Accordingly, NIOSH now recommends that it should "[u]tilize staff 'other than health physicists' when appropriate to guard against 'professional orientation' toward accepting adequacy of techniques." Taking heed of the lessons learned ten years after the enactment of the EEOICPA is hopefully one way by which NIOSH will not only reform the EEOICPA, but also avoid the EEOICPA's mistakes in serving the critically time-sensitive goals of the Zadroga Act.
Just as those sickened cold war-era nuclear weapons workers continue to battle the EEOICPA's bureaucracy ten years after the inception of the program, the decision makers tasked with the ultimate power to decide the Zadroga Act cancer question must remember that time will become the real enemy. Delay will only serve to frustrate the well-meaning intentions of everyone that has worked tirelessly to enact the Zadroga Act, as well as create a shameful legacy leaving our sickened 9/11 heroes and their families to fend for themselves.
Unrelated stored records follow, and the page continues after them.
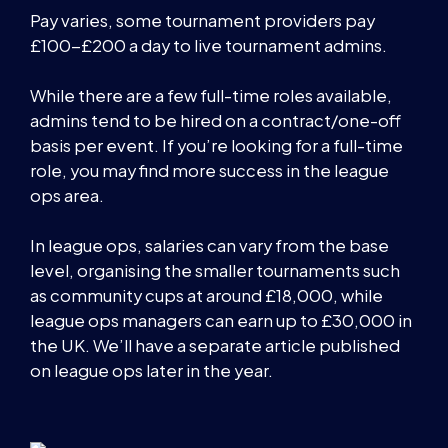
Pay varies, some tournament providers pay
£100-£200 a day to live tournament admins.
While there are a few full-time roles available,
admins tend to be hired on a contract/one-off
basis per event. If you’re looking for a full-time
role, you may find more success in the league
ops area.
In league ops, salaries can vary from the base
level, organising the smaller tournaments such
as community cups at around £18,000, while
league ops managers can earn up to £30,000 in
the UK. We’ll have a separate article published
on league ops later in the year.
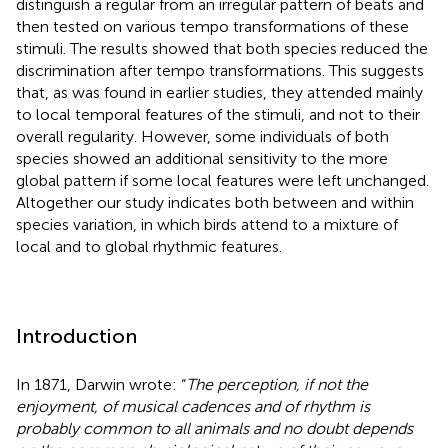
distinguish a regular from an irregular pattern of beats and
then tested on various tempo transformations of these
stimuli. The results showed that both species reduced the
discrimination after tempo transformations. This suggests
that, as was found in earlier studies, they attended mainly
to local temporal features of the stimuli, and not to their
overall regularity. However, some individuals of both
species showed an additional sensitivity to the more
global pattern if some local features were left unchanged.
Altogether our study indicates both between and within
species variation, in which birds attend to a mixture of
local and to global rhythmic features.
Introduction
In 1871, Darwin wrote: “
The perception, if not the
enjoyment, of musical cadences and of rhythm is
probably common to all animals and no doubt depends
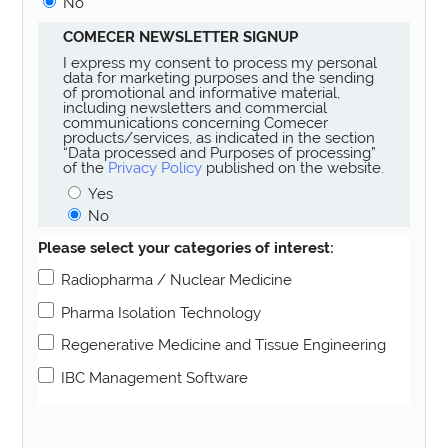
No
COMECER NEWSLETTER SIGNUP
I express my consent to process my personal
data for marketing purposes and the sending
of promotional and informative material,
including newsletters and commercial
communications concerning Comecer
products/services, as indicated in the section
“Data processed and Purposes of processing”
of the
Privacy Policy
published on the website.
Yes
No
Please select your categories of interest:
Radiopharma / Nuclear Medicine
Pharma Isolation Technology
Regenerative Medicine and Tissue Engineering
IBC Management Software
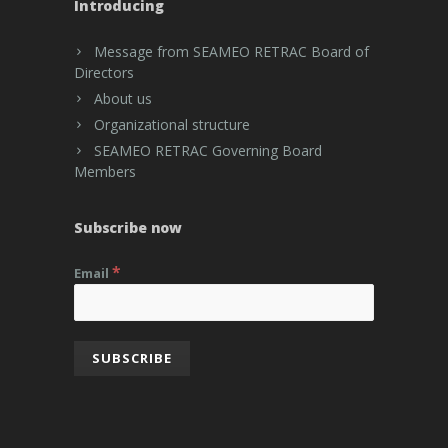
Introducing
Message from SEAMEO RETRAC Board of
Directors
About us
Organizational structure
SEAMEO RETRAC Governing Board
Members
Subscribe now
*
Email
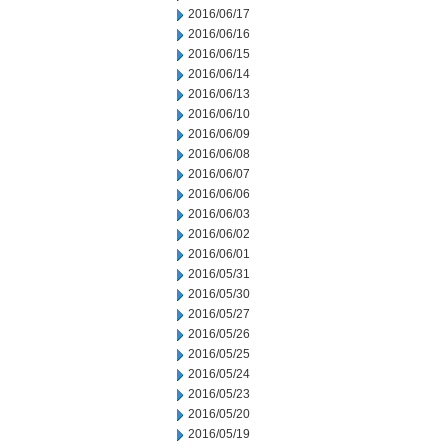
2016/06/17
2016/06/16
2016/06/15
2016/06/14
2016/06/13
2016/06/10
2016/06/09
2016/06/08
2016/06/07
2016/06/06
2016/06/03
2016/06/02
2016/06/01
2016/05/31
2016/05/30
2016/05/27
2016/05/26
2016/05/25
2016/05/24
2016/05/23
2016/05/20
2016/05/19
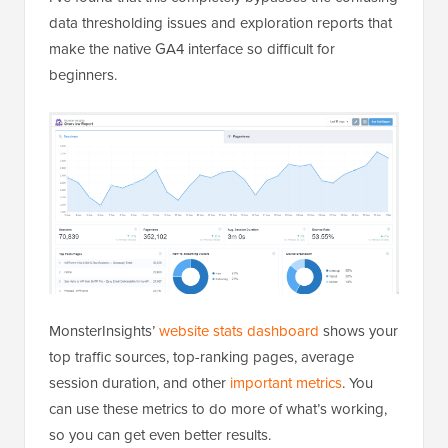
data thresholding issues and exploration reports that
make the native GA4 interface so difficult for
beginners.
MonsterInsights’
website stats dashboard
shows your
top traffic sources, top-ranking pages, average
session duration, and other
important metrics
. You
can use these metrics to do more of what’s working,
so you can get even better results.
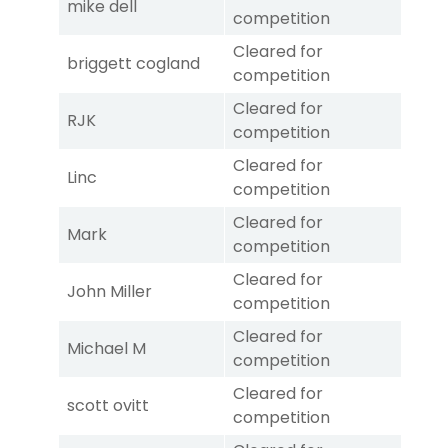
mike dell
competition
Cleared for
briggett cogland
competition
Cleared for
RJK
competition
Cleared for
Linc
competition
Cleared for
Mark
competition
Cleared for
John Miller
competition
Cleared for
Michael M
competition
Cleared for
scott ovitt
competition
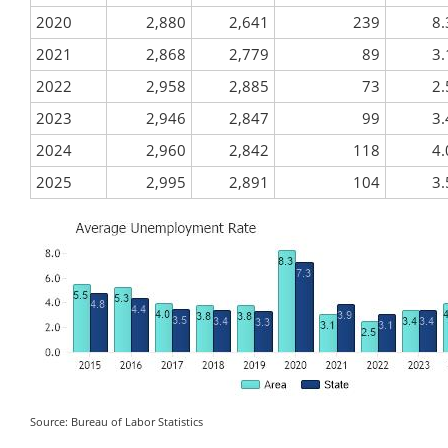
2020
2,880
2,641
239
8.
2021
2,868
2,779
89
3.
2022
2,958
2,885
73
2.
2023
2,946
2,847
99
3.
2024
2,960
2,842
118
4.
2025
2,995
2,891
104
3.
Source: Bureau of Labor Statistics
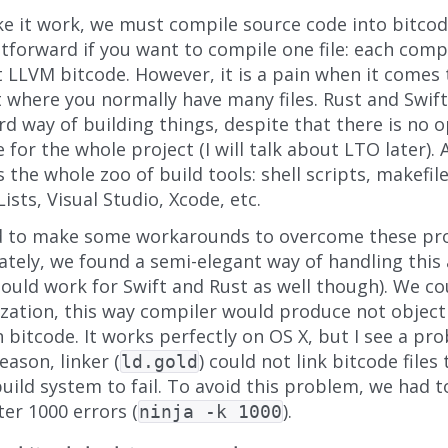
e it work, we must compile source code into bitcode
tforward if you want to compile one file: each comp
 LLVM bitcode. However, it is a pain when it comes 
t where you normally have many files. Rust and Swi
d way of building things, despite that there is no 
 for the whole project (I will talk about LTO later). A
s the whole zoo of build tools: shell scripts, makefile
sts, Visual Studio, Xcode, etc.
 to make some workarounds to overcome these pr
tely, we found a semi-elegant way of handling this 
hould work for Swift and Rust as well though). We c
ation, this way compiler would produce not object fi
 bitcode. It works perfectly on OS X, but I see a pr
ason, linker (
) could not link bitcode file
ld.gold
ild system to fail. To avoid this problem, we had to 
ter 1000 errors (
).
ninja -k 1000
The legacy of our nation's commitment and responsibility to care for these heroes must not be undermined by a bureaucracy isolated by a search for supposed scientific certainty that removes those that continue to suffer from the overall equation.
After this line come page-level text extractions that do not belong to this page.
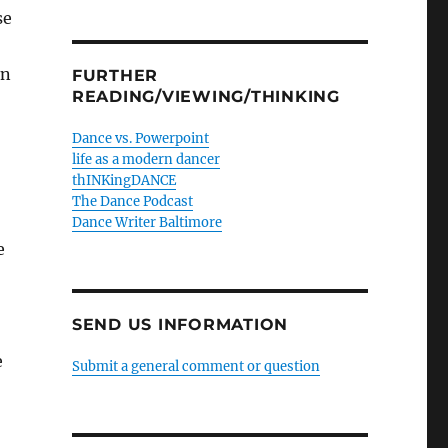
se
on
FURTHER
READING/VIEWING/THINKING
Dance vs. Powerpoint
life as a modern dancer
thINKingDANCE
The Dance Podcast
Dance Writer Baltimore
e
SEND US INFORMATION
e
Submit a general comment or question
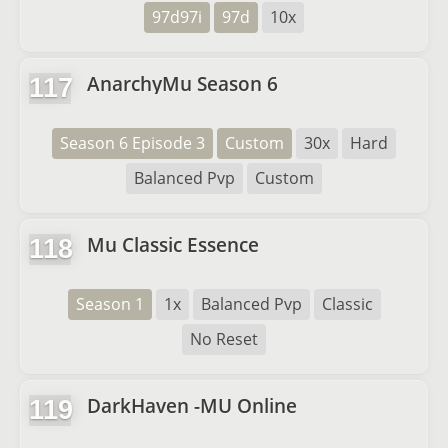
97d97i
97d
10x
AnarchyMu Season 6
117
Season 6 Episode 3
Custom
30x
Hard
Balanced Pvp
Custom
Mu Classic Essence
118
Season 1
1x
Balanced Pvp
Classic
No Reset
DarkHaven -MU Online
119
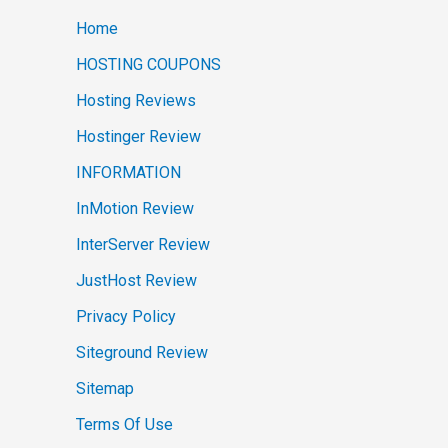
Home
HOSTING COUPONS
Hosting Reviews
Hostinger Review
INFORMATION
InMotion Review
InterServer Review
JustHost Review
Privacy Policy
Siteground Review
Sitemap
Terms Of Use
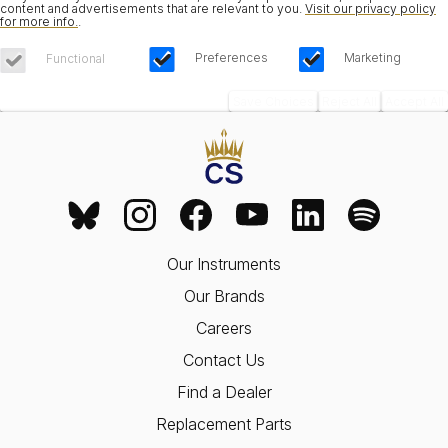
content and advertisements that are relevant to you.
Visit our privacy policy
for more info.
.
Preferences
Marketing
Functional
Save Choices
Reject All
Accept All
Our Instruments
Our Brands
Careers
Contact Us
Find a Dealer
Replacement Parts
NIOSH Director John Howard received a petition from the New York Congressional delegation this past September requesting " ... an immediate review of new medical evidence showing increased cancer rates among firefighters who served at ground zero and that [he] consider adding coverage for cancer under the Zadroga Act." The New York Congressional delegation explained:
[w]e feel strongly that there must be a scientific basis for adding coverage for new conditions under the Zadroga Act. However, given the severity of the illnesses reported in The Lancet, we also want to make sure that this and other peer-reviewed studies linking cancers to the attacks are evaluated as expeditiously as possible.
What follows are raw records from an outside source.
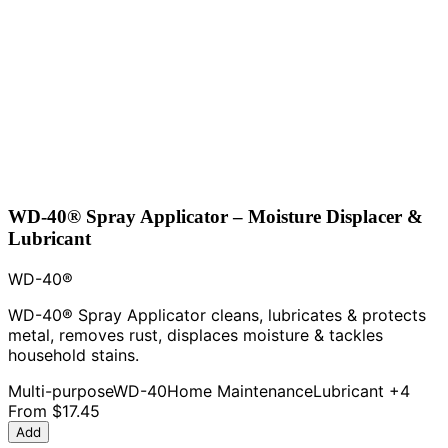
WD-40® Spray Applicator – Moisture Displacer &
Lubricant
WD-40®
WD-40® Spray Applicator cleans, lubricates & protects
metal, removes rust, displaces moisture & tackles
household stains.
Multi-purpose
WD-40
Home Maintenance
Lubricant
+4
From
$17.45
Add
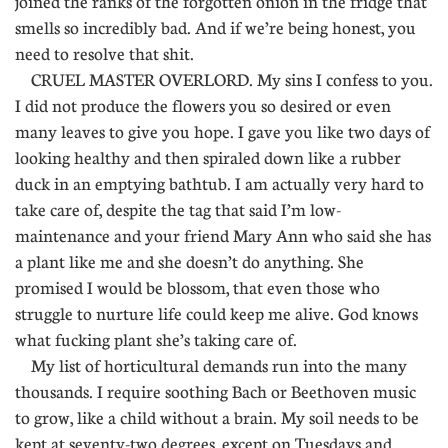
joined the ranks of the forgotten onion in the fridge that
smells so incredibly bad. And if we’re being honest, you
need to resolve that shit.
CRUEL MASTER OVERLORD. My sins I confess to you.
I did not produce the flowers you so desired or even
many leaves to give you hope. I gave you like two days of
looking healthy and then spiraled down like a rubber
duck in an emptying bathtub. I am actually very hard to
take care of, despite the tag that said I’m low-
maintenance and your friend Mary Ann who said she has
a plant like me and she doesn’t do anything. She
promised I would be blossom, that even those who
struggle to nurture life could keep me alive. God knows
what fucking plant she’s taking care of.
My list of horticultural demands run into the many
thousands. I require soothing Bach or Beethoven music
to grow, like a child without a brain. My soil needs to be
kept at seventy-two degrees, except on Tuesdays and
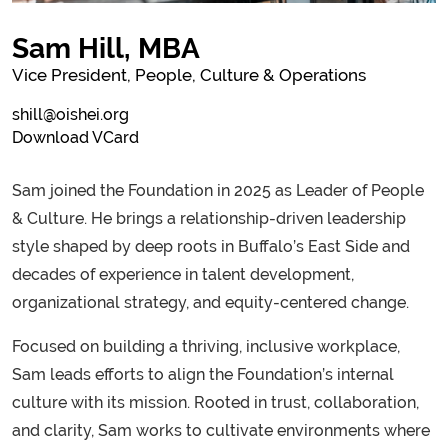
Sam Hill, MBA
Vice President, People, Culture & Operations
shill@oishei.org
Download VCard
Sam joined the Foundation in 2025 as Leader of People
& Culture. He brings a relationship-driven leadership
style shaped by deep roots in Buffalo’s East Side and
decades of experience in talent development,
organizational strategy, and equity-centered change.
Focused on building a thriving, inclusive workplace,
Sam leads efforts to align the Foundation’s internal
culture with its mission. Rooted in trust, collaboration,
and clarity, Sam works to cultivate environments where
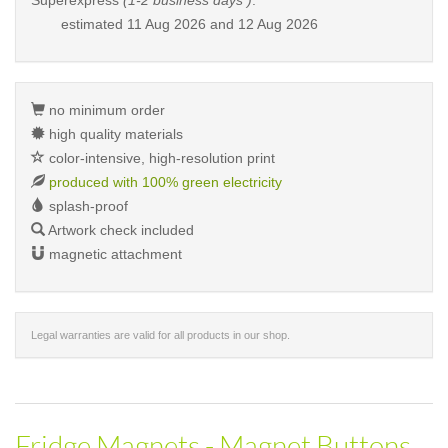
Superexpress
(1-2 business days )
:
estimated
11 Aug 2026 and 12 Aug 2026
no minimum order
high quality materials
color-intensive, high-resolution print
produced with 100% green electricity
splash-proof
Artwork check included
magnetic attachment
Legal warranties are valid for all products in our shop.
Fridge Magnets - Magnet Buttons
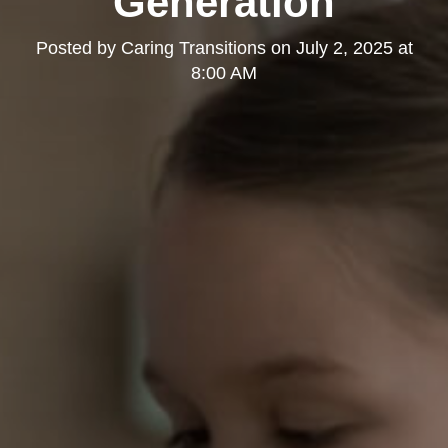
Generation
Posted by
Caring Transitions
on
July 2, 2025 at
8:00 AM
The STAC committee must submit their recommendation regarding this petition to NIOSH Director Howard by March 2, 2012; however, that deadline could be extended to April 2, 2012. As this deadline looms, NIOSH and the New York Congressional delegation must work to ensure that input from 9/11 first responders, survivors and their advocates is fully incorporated within the STAC decision-making agenda without delay. The current makeup of the STAC committee includes representatives from the affected 9/11 community battling illnesses each and every day, but more needs to be done.
If the ultimate decision regarding cancer compensation becomes so insulated and disconnected from the very purpose of the Zadroga Act, then the program itself will serve as a constant reminder of the nation's failure to fully honor the extraordinary courage of our 9/11 heroes; then we will have truly enabled time to become the ultimate enemy of the good.